Perhaps this evolved out of primative social structures. If women occupy a more domestic social role and men a more nomadic one, then you would encounter more men in the outer world. So you would generally associate unknown things in the external world as being masculine, and would associate feminity with specific inter-village inter-family things of your local world

20 hours agofruitworks

The word female does not, in fact, decompose as fe+male; instead it comes from the same latin root as feminine. The word was influenced over time to more resemble male only because people thought they were related.

https://en.wiktionary.org/wiki/female

18 hours agothrow_await

Article is about AI and vector spaces, but queen literally means ”wife/woman” in old English. Disappointed. Thought this would be an article on etymology.

a day agojinushaun

it is about etymology and how tech companys continiously hijack words, definitions, and whole concepts along with the worlds money, power, and authority, the whole move fast and break stuff thing now running up against people who are objecting,pointedly, increasingly with sticks, and perhaps more tellingly, with genuine befuddled disapointment to find the grasping grinding overreach happening in every last tiny purely intelectual nook and crany.

21 hours agometalman

actor - man + woman is actress and always will be, no matter how woke you are.

19 hours agodamnitbuilds

I wouldn't be surprised if

King - man + child = Trump

a day agoamelius

You shoehorned politics into a completely unrelated discussion, consequently making it worse

20 hours agoForceBru

Unlike the 21st century US, historically it often didn't go well for kids who became monarch.

Henry VI doesn't get murdered early on and his regents do a reasonable job but he did end up dying in the Tower anyway because of the Wars of the Roses which is arguably his fault.

Edward V for example was 12 when he became King of England.
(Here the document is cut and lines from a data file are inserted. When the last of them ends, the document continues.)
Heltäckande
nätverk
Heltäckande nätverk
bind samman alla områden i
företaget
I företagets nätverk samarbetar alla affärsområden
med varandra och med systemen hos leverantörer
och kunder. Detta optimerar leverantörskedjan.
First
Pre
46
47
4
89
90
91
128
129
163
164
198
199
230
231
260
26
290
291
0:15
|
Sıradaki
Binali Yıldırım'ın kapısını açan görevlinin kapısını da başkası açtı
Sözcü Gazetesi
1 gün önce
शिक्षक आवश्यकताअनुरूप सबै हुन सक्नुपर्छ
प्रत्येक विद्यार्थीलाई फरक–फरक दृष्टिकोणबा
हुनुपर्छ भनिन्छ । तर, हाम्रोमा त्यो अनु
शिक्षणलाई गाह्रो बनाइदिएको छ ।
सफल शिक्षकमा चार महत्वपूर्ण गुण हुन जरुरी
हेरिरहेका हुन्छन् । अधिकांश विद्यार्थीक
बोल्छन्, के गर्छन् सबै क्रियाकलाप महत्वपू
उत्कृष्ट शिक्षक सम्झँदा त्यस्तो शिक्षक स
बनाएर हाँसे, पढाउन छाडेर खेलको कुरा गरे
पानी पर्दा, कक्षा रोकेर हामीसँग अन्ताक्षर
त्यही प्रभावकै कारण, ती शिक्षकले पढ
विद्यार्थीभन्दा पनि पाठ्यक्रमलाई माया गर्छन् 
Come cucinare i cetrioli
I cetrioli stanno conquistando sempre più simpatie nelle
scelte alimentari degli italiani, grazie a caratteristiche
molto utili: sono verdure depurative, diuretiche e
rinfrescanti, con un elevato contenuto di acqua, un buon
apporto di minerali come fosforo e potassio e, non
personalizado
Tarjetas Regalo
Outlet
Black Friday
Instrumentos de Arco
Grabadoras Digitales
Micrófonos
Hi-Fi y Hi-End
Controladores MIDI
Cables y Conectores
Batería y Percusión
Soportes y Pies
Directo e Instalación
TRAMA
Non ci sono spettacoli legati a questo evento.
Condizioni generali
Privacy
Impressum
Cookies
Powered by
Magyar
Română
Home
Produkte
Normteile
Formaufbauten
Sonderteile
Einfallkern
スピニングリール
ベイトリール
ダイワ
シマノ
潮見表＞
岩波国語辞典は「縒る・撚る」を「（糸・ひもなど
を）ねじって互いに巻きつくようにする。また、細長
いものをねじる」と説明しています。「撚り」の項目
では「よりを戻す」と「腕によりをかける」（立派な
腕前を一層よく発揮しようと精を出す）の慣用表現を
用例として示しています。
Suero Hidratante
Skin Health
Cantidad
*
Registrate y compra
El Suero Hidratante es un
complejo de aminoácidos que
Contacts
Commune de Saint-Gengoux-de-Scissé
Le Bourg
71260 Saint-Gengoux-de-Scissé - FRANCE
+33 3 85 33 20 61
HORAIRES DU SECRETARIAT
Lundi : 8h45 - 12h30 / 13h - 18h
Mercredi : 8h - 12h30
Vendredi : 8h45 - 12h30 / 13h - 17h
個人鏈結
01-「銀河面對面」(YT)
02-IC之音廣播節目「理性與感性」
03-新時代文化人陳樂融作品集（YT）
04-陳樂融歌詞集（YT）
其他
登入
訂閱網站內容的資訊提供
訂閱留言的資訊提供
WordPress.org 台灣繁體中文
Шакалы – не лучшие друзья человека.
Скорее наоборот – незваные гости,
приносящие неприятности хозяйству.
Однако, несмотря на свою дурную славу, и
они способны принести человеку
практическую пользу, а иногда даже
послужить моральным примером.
His uncle sent him to the Tower of London, "for safety" and he never came out, it is generally assumed he was murdered.

Edward VI dies before reaching majority, and seems mostly to have been used as a device to control England by older men.
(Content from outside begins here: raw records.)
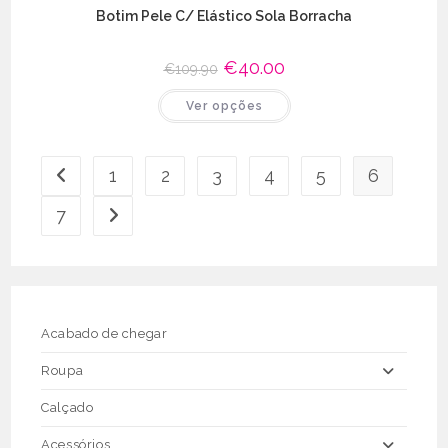
Botim Pele C/ Elástico Sola Borracha
O
€
40.00
O
€
109.90
preço
preço
original
atual
This
Ver opções
era:
é:
product
€109.90.
€40.00.
has
multiple
variants.
The
1
2
3
4
5
6
options
may
be
7
chosen
on
the
product
page
Acabado de chegar
Roupa
Calçado
Acessórios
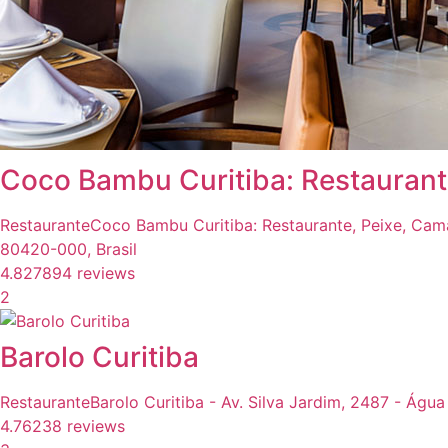
Coco Bambu Curitiba: Restaurante
Restaurante
Coco Bambu Curitiba: Restaurante, Peixe, Camar
80420-000, Brasil
4.8
27894 reviews
2
Barolo Curitiba
Restaurante
Barolo Curitiba - Av. Silva Jardim, 2487 - Água
4.7
6238 reviews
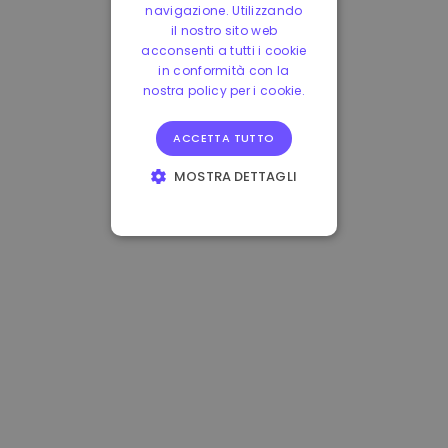
navigazione. Utilizzando
il nostro sito web
acconsenti a tutti i cookie
in conformità con la
nostra policy per i cookie.
ACCETTA TUTTO
MOSTRA DETTAGLI
STRETTAMENTE
NECESSARI
PERFORMANCE
TARGETING
FUNZIONALITÀ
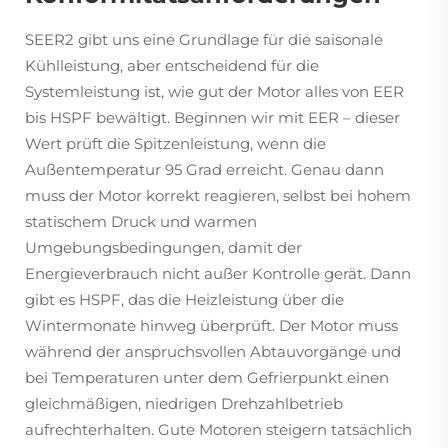
SEER2 gibt uns eine Grundlage für die saisonale
Kühlleistung, aber entscheidend für die
Systemleistung ist, wie gut der Motor alles von EER
bis HSPF bewältigt. Beginnen wir mit EER – dieser
Wert prüft die Spitzenleistung, wenn die
Außentemperatur 95 Grad erreicht. Genau dann
muss der Motor korrekt reagieren, selbst bei hohem
statischem Druck und warmen
Umgebungsbedingungen, damit der
Energieverbrauch nicht außer Kontrolle gerät. Dann
gibt es HSPF, das die Heizleistung über die
Wintermonate hinweg überprüft. Der Motor muss
während der anspruchsvollen Abtauvorgänge und
bei Temperaturen unter dem Gefrierpunkt einen
gleichmäßigen, niedrigen Drehzahlbetrieb
aufrechterhalten. Gute Motoren steigern tatsächlich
Liz I is sometimes portrayed as being a young girl but she's in her mid-20s and has survived Henry VIII's court, so nobody was going to disappear her to the Tower.

Trump is of course an old man with only the mind of a toddler. But England never had any of those, and it has long since moved (after killing Charles I) to a constitutional monarchy, separating the figurehead role (for which I think Trump was suited) from the executive role (for which I think it would be hard to imagine a worse candidate).

21 hours agotialaramex

Suited like Andrew.

20 hours agoactionfromafar

Sure, Andrew is just some wealthy creep, Trump seems to be more crooked and stupider but it's not a competition.